Вилли сделал знак официанту, чтобы тот принес счет.
— С чего это вы вдруг утверждаете, что она вернется? — спросил Харри. — Вы же ничего о ней не знаете.
— Верно. Говорю чепуху… Белое вино к обеду — это хорошо, но только в теории. Я стал выпивать больше, чем мне положено, ты уж меня прости.
Официант принес счет, Вилли, не глядя, подписал его и попросил приложить к остальным. Официант удалился.

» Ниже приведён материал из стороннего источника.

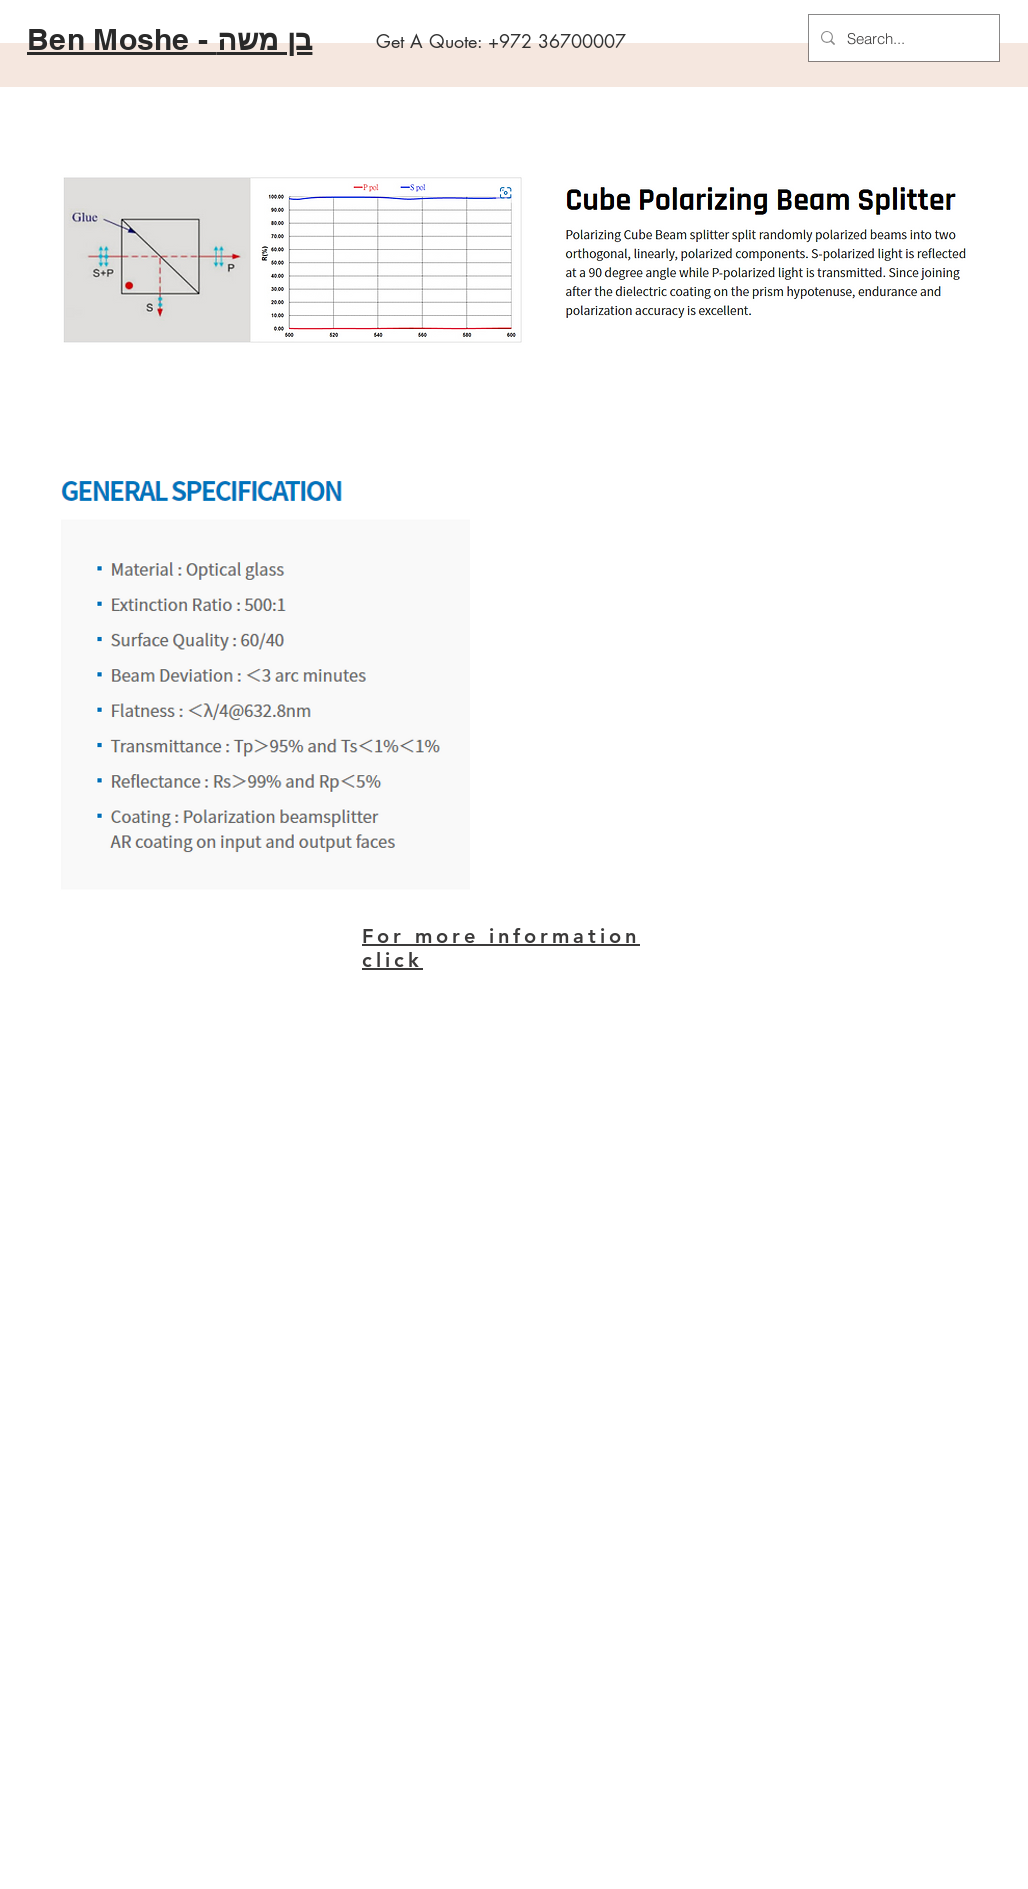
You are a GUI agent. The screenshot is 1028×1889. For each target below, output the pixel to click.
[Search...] (902, 38)
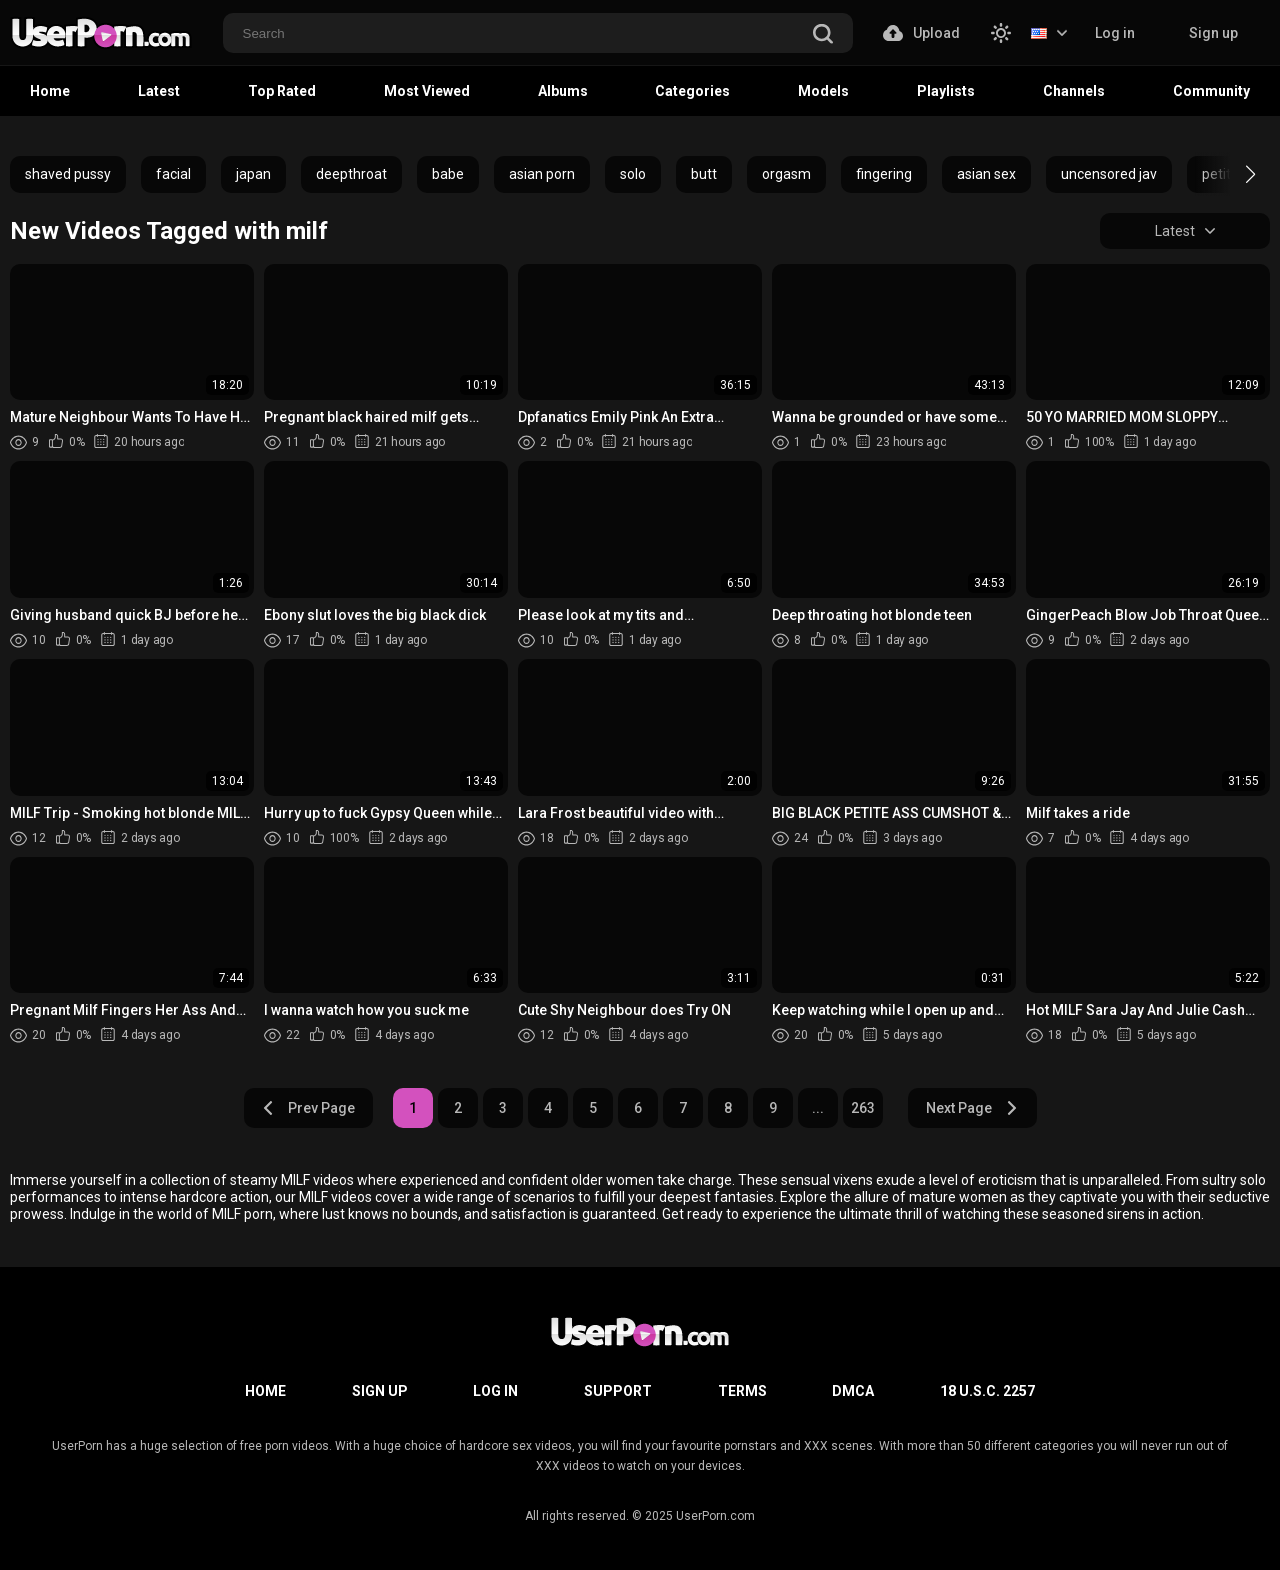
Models (823, 91)
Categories (692, 91)
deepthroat (351, 174)
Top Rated (282, 91)
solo (633, 174)
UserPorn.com (715, 1516)
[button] (1232, 174)
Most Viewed (427, 91)
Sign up (1213, 33)
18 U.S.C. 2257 (987, 1391)
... (818, 1108)
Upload (921, 33)
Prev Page (308, 1108)
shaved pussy (68, 174)
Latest (159, 91)
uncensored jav (1109, 174)
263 (863, 1108)
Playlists (946, 91)
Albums (563, 91)
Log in (1115, 33)
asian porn (542, 174)
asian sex (986, 174)
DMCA (853, 1391)
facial (173, 174)
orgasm (786, 174)
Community (1211, 91)
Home (50, 91)
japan (253, 174)
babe (448, 174)
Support (618, 1391)
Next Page (972, 1108)
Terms (742, 1391)
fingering (884, 174)
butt (704, 174)
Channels (1074, 91)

— Повести даму на премьеру, где для вас заказаны лучшие места, — не такая уж плохая затея, — улыбнулся Вилли. — Сам так делал. Дает отличные результаты.
Харри подумал, что эта улыбка похожа на усталую, грустную улыбку его отца, который улыбался прошлому, потому что в настоящем ему было нечему радоваться.
— Большое спасибо, но… — начал Харри.
— Никаких «но»! В крайнем случае, это повод созвониться, если вы с ней долго не разговаривали. Я тебе пришлю два билета, ладно, Харри? Думаю, Лисбет это понравилось бы. И Тойя играет все лучше. Постановка будет замечательная.
— Я подумаю, хорошо? — сказал Харри.
— Отлично. Пора включаться в работу, пока я не уснул. — Вилли встал.
— Кстати… — Харри сунул руку в карман пиджака. — Этот знак мы нашли неподалеку от двух других мест преступления. Пентаграмма. Он вам не встречался незадолго до исчезновения Лисбет?
Вилли покрутил в руках фотографию:
— Определенно нет.
Харри протянул руку, чтобы забрать снимок.
— Хотя… Подожди-ка… — Вилли в задумчивости почесал бородку. — Я его вроде видел. Но где?
— В квартире? На лестнице? На улице?
Вилли покачал головой:
— Нет-нет, все не то. И не теперь. В другом месте. Давно. Вот только где? А это важно?
— Думаю, да. Позвоните, когда вспомните.
Простившись с Вилли на улице, Харри некоторое время стоял и смотрел в сторону Драмменсвейен, где в лучах солнца блестели трамвайные пути, а из-за марева казалось, будто трамвай парит над ними.
Глава 22
Четверг и пятница. Откровение
Бурбон «Джим Бим», лучшее американское виски, готовят из ржаного зерна, ячменя и на семьдесят пять процентов из кукурузы, которая придает ему приятный сладкий вкус, — главное отличие от обычного виски. Воду для «Джима Бима» доставляют из родника неподалеку от винокурни в Клермонте, штат Кентукки, дрожжи используют тоже особые: некоторые утверждают, что их производят по рецепту 1795 года, который использовал сам Джекоб Бим, прадедушка легендарного Джима. Готовый продукт выдерживают минимум четыре года, прежде чем партии товара расходятся по всему свету. Часть попадает в руки Харри Холе, а он плевать хотел на рецепт Джекоба Бима и на родниковую воду, считая эти рассказы очередным рекламным трюком, наподобие «Фарриса» и Фаррисовского источника. Единственный процент, который его интересует, пишут мелким шрифтом на этикетке.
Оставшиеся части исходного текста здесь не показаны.